Prosecutors have said Ahmed Hassan, 24, died on the floor of the food court while Nixon Nirmalendran, 22, died in hospital nine days later due to complications from a bullet wound.

Court heard Nirmalendran was one of the men who ambushed Husbands and stabbed him more than 20 times in February 2012.

The Crown has argued Husbands sought revenge against his attackers and carried out the shooting as a form of "street justice."

"He wanted Nixon to feel the same pain…and he was going to make sure Nixon was dead," Cisorio said Monday.
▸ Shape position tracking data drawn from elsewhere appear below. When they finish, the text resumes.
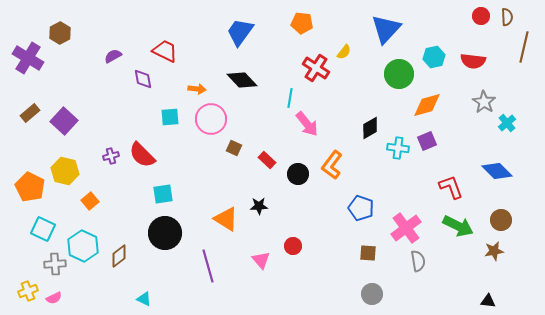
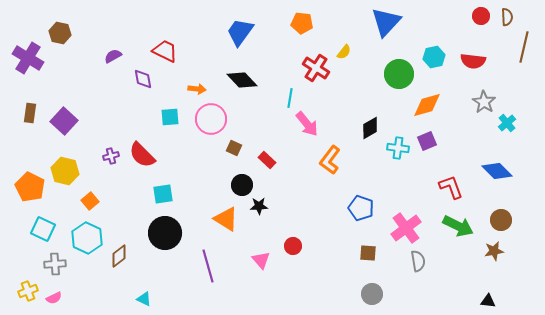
blue triangle at (386, 29): moved 7 px up
brown hexagon at (60, 33): rotated 20 degrees counterclockwise
brown rectangle at (30, 113): rotated 42 degrees counterclockwise
orange L-shape at (332, 165): moved 2 px left, 5 px up
black circle at (298, 174): moved 56 px left, 11 px down
cyan hexagon at (83, 246): moved 4 px right, 8 px up
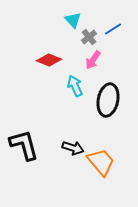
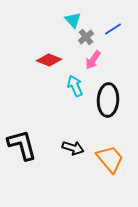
gray cross: moved 3 px left
black ellipse: rotated 8 degrees counterclockwise
black L-shape: moved 2 px left
orange trapezoid: moved 9 px right, 3 px up
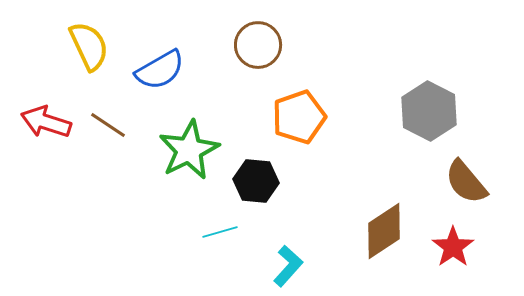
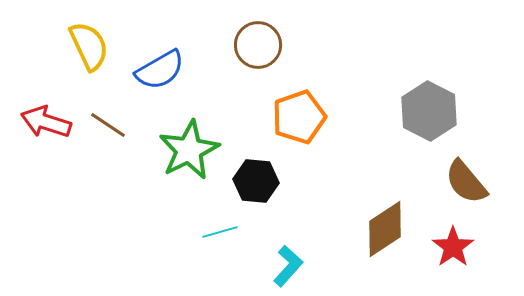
brown diamond: moved 1 px right, 2 px up
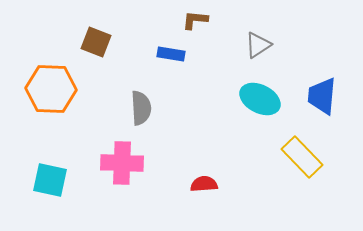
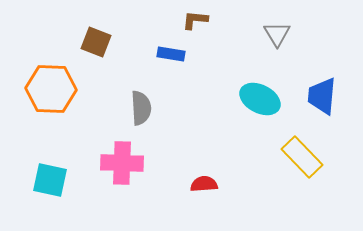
gray triangle: moved 19 px right, 11 px up; rotated 28 degrees counterclockwise
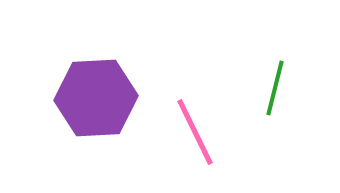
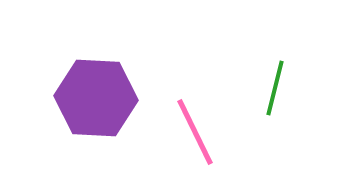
purple hexagon: rotated 6 degrees clockwise
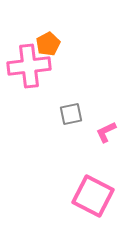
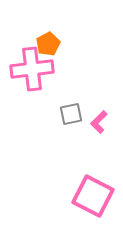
pink cross: moved 3 px right, 3 px down
pink L-shape: moved 7 px left, 10 px up; rotated 20 degrees counterclockwise
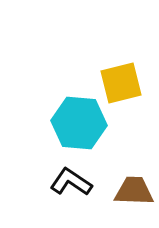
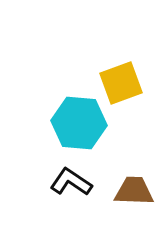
yellow square: rotated 6 degrees counterclockwise
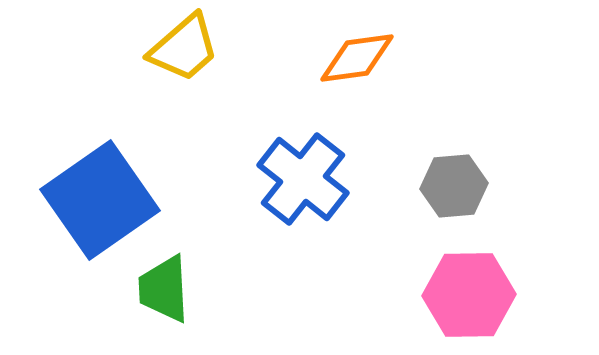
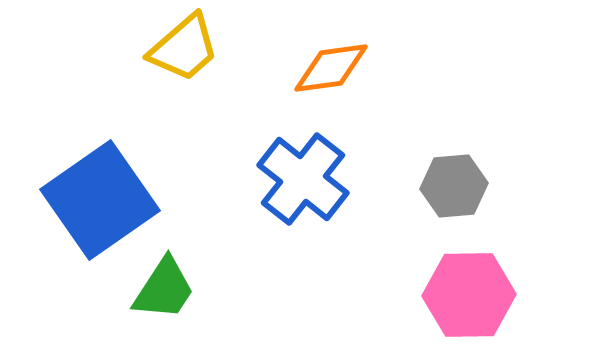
orange diamond: moved 26 px left, 10 px down
green trapezoid: rotated 144 degrees counterclockwise
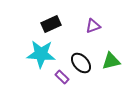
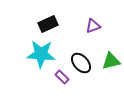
black rectangle: moved 3 px left
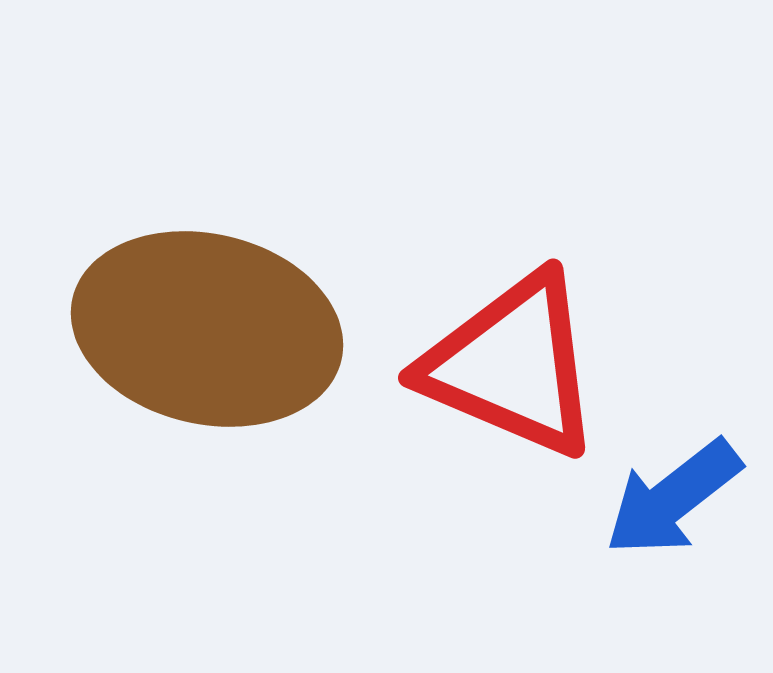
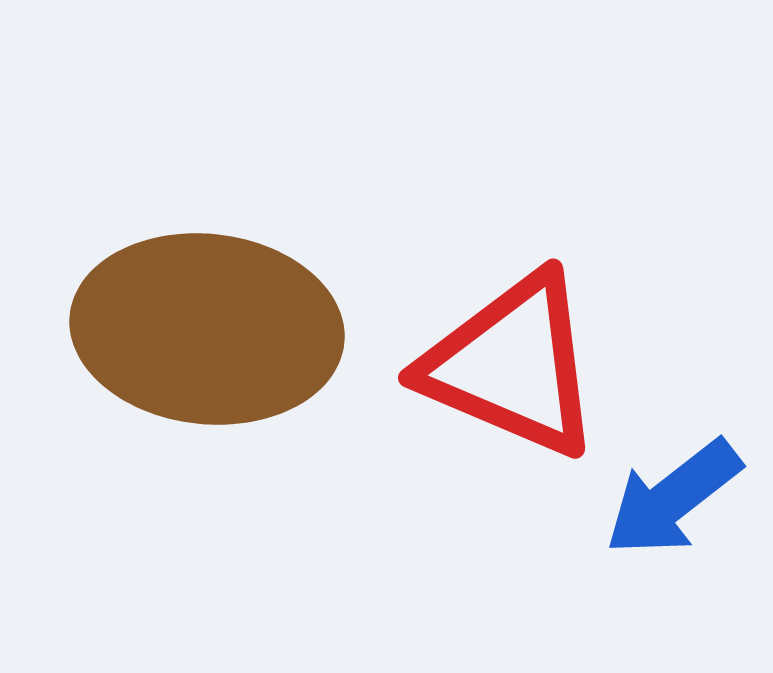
brown ellipse: rotated 7 degrees counterclockwise
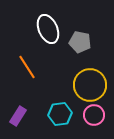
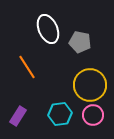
pink circle: moved 1 px left
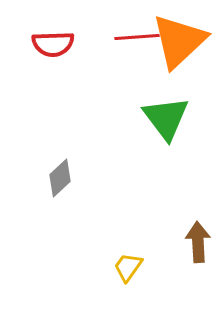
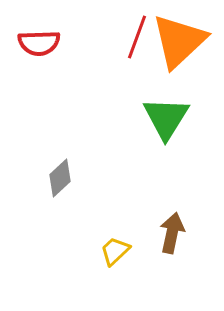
red line: rotated 66 degrees counterclockwise
red semicircle: moved 14 px left, 1 px up
green triangle: rotated 9 degrees clockwise
brown arrow: moved 26 px left, 9 px up; rotated 15 degrees clockwise
yellow trapezoid: moved 13 px left, 16 px up; rotated 12 degrees clockwise
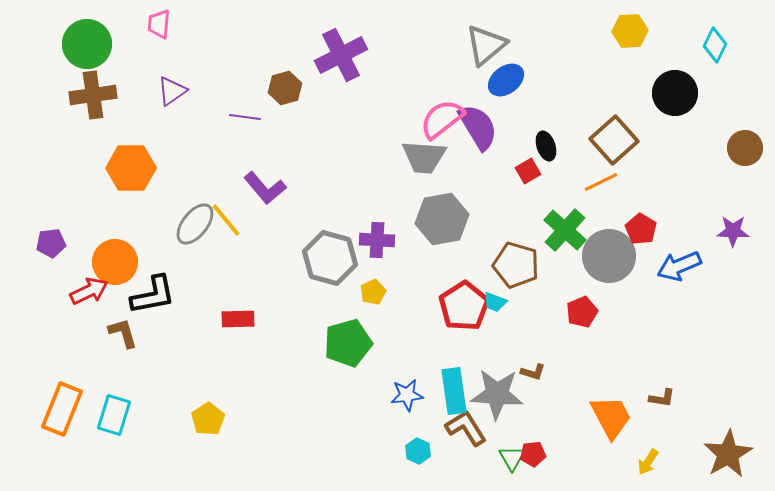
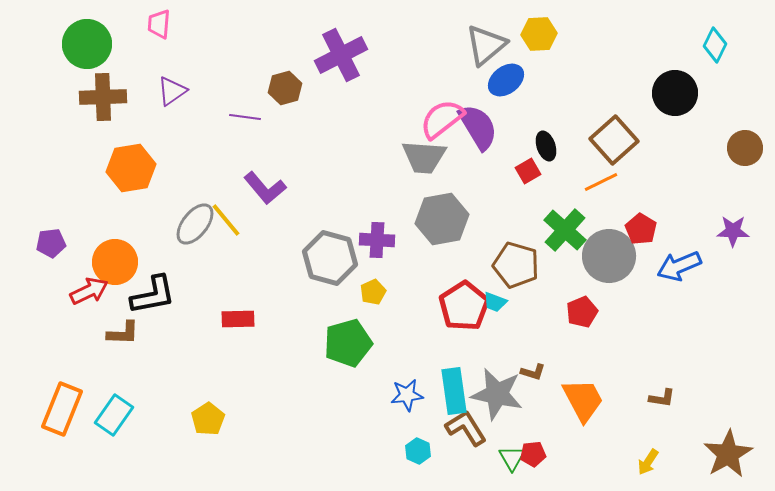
yellow hexagon at (630, 31): moved 91 px left, 3 px down
brown cross at (93, 95): moved 10 px right, 2 px down; rotated 6 degrees clockwise
orange hexagon at (131, 168): rotated 9 degrees counterclockwise
brown L-shape at (123, 333): rotated 108 degrees clockwise
gray star at (497, 394): rotated 8 degrees clockwise
cyan rectangle at (114, 415): rotated 18 degrees clockwise
orange trapezoid at (611, 417): moved 28 px left, 17 px up
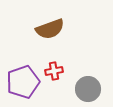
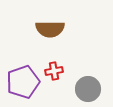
brown semicircle: rotated 20 degrees clockwise
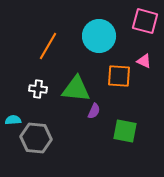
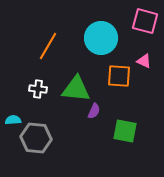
cyan circle: moved 2 px right, 2 px down
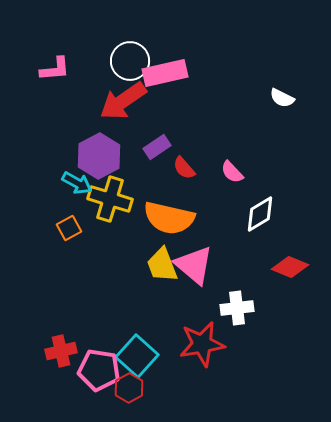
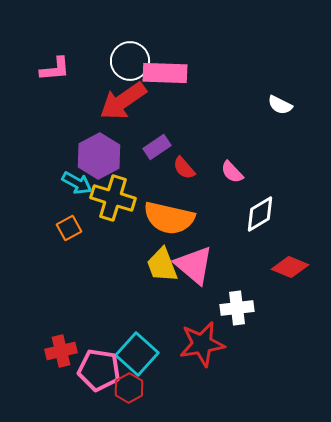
pink rectangle: rotated 15 degrees clockwise
white semicircle: moved 2 px left, 7 px down
yellow cross: moved 3 px right, 1 px up
cyan square: moved 2 px up
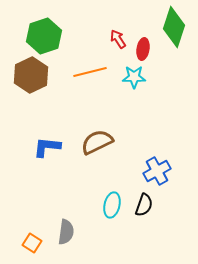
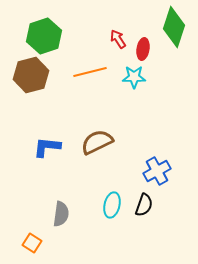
brown hexagon: rotated 12 degrees clockwise
gray semicircle: moved 5 px left, 18 px up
Far from threatening Husbands, the group was moving away from him in the food court, Cisorio argued.

"There was no threat to Mr. Husbands on June 2 — it was Mr. Husbands who was the threat," he said.

The fact that Hassan was not involved in the stabbing and was "killed by mistake" does not absolve Husbands, whose actions were "consistent with someone who wanted to kill," the prosecutor said.

He also noted Husbands did not tell anyone he had experienced dissociation in the aftermath of the shooting.

"These murders had nothing to do with PTSD but had everything to do with payback," Cisorio said. "He was in total control from beginning to end."

Jurors have heard Husbands faced a previous trial, but were not told the outcome or the reason for a second trial. They are expected to begin their deliberations on Thursday.